From the line below that contains "regimen with misoprostol." to the line that contains "was that all", repeat every line exactly, both ends included, and nothing else.

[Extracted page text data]
■ ■ ■ ■ ■

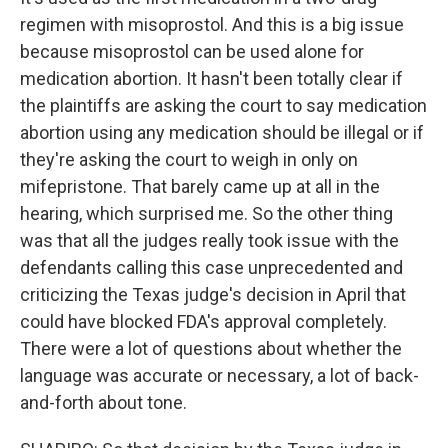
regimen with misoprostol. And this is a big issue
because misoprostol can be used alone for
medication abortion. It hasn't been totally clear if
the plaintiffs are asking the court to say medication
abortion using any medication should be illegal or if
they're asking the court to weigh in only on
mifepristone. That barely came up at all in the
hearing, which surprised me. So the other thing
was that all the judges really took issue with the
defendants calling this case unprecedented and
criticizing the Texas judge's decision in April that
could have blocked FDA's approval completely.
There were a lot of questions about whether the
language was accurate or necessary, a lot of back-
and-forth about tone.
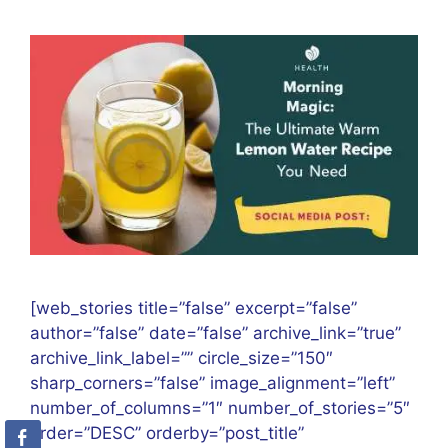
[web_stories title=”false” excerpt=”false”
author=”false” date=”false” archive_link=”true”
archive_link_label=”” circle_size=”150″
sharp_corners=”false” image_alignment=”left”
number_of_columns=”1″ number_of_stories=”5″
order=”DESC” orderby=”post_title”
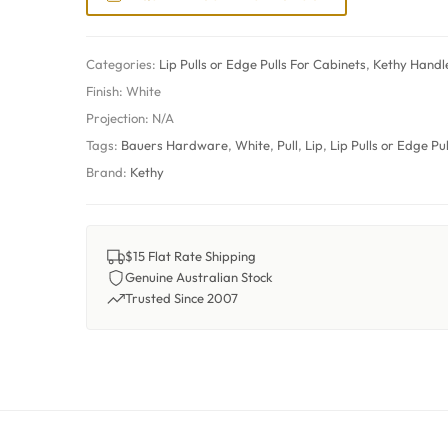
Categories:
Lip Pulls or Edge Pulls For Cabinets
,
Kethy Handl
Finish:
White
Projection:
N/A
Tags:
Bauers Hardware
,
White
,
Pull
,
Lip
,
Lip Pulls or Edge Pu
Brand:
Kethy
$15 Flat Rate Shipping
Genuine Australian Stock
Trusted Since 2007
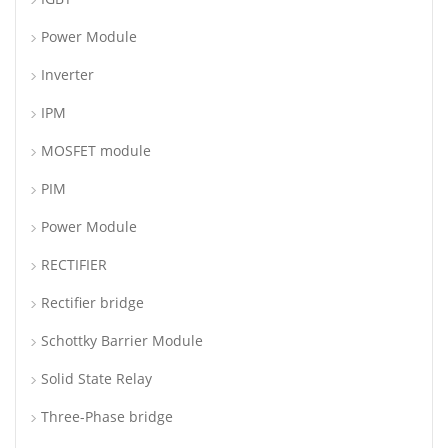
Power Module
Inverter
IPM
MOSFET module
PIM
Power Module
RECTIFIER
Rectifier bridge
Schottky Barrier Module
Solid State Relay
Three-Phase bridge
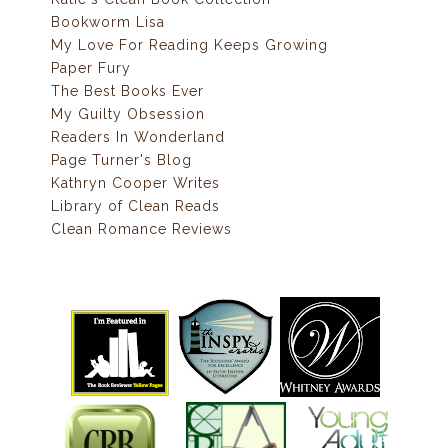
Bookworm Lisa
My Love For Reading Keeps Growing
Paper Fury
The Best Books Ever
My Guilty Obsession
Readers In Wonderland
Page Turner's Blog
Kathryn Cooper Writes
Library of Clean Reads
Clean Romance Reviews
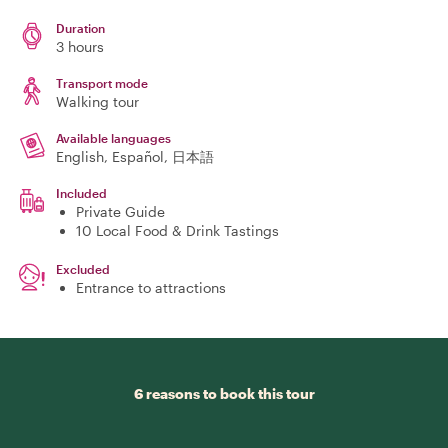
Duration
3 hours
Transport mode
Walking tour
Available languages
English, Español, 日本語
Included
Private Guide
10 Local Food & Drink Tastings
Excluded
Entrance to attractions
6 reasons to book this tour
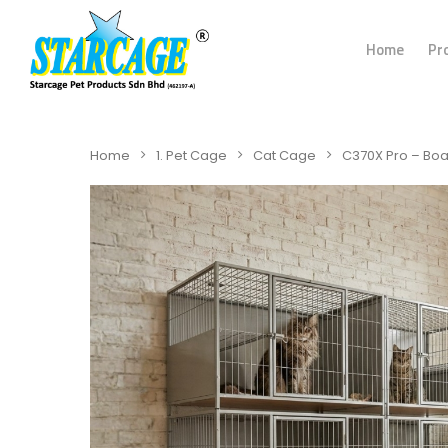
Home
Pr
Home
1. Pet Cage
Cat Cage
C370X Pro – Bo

■ ■ ■ ■ ■

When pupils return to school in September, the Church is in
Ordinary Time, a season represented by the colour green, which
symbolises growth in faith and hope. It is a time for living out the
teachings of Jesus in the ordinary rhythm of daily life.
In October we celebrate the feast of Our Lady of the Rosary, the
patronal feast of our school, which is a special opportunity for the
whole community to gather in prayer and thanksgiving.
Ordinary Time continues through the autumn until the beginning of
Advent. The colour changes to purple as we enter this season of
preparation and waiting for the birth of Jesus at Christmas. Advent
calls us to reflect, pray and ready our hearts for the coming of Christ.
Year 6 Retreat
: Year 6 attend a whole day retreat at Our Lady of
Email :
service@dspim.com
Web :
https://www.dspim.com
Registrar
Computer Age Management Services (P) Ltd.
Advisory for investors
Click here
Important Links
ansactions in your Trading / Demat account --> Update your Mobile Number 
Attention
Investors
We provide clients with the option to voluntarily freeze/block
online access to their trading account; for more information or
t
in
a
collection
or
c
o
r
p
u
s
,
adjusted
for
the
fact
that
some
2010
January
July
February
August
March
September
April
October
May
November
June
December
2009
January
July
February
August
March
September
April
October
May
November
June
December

■ ■ ■ ■ ■

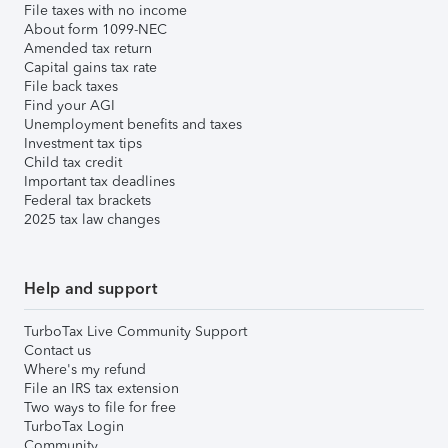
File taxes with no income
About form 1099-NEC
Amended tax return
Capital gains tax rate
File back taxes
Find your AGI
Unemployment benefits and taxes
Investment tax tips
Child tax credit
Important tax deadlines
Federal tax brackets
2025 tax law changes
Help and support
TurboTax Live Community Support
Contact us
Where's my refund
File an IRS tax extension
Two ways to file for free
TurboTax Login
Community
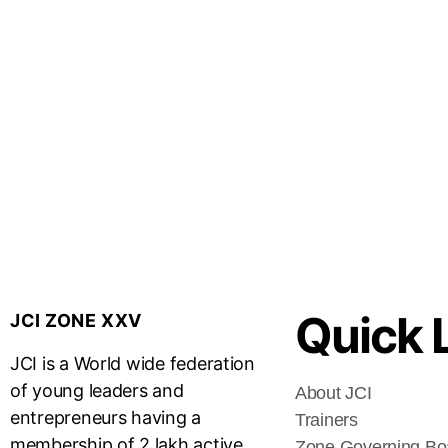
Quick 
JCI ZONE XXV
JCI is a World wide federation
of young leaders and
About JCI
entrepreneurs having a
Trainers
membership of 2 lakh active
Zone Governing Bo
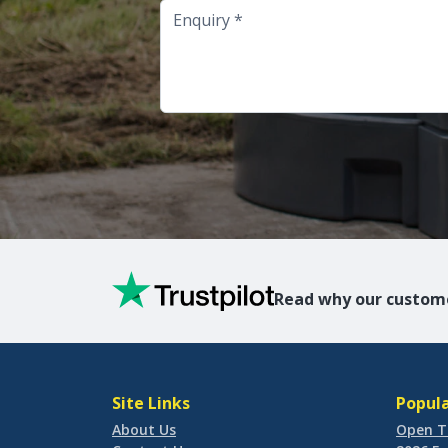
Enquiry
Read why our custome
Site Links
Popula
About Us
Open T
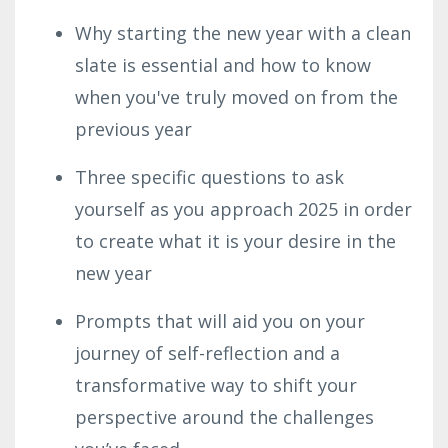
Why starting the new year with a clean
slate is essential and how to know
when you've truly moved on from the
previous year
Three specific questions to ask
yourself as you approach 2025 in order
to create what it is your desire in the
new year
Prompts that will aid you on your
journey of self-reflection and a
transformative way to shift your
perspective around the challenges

■ ■ ■ ■ ■

SOLVED EXERCISE
regimen with misoprostol. And this is a big issue
because misoprostol can be used alone for
medication abortion. It hasn't been totally clear if
the plaintiffs are asking the court to say medication
abortion using any medication should be illegal or if
they're asking the court to weigh in only on
mifepristone. That barely came up at all in the
hearing, which surprised me. So the other thing
was that all the judges really took issue with the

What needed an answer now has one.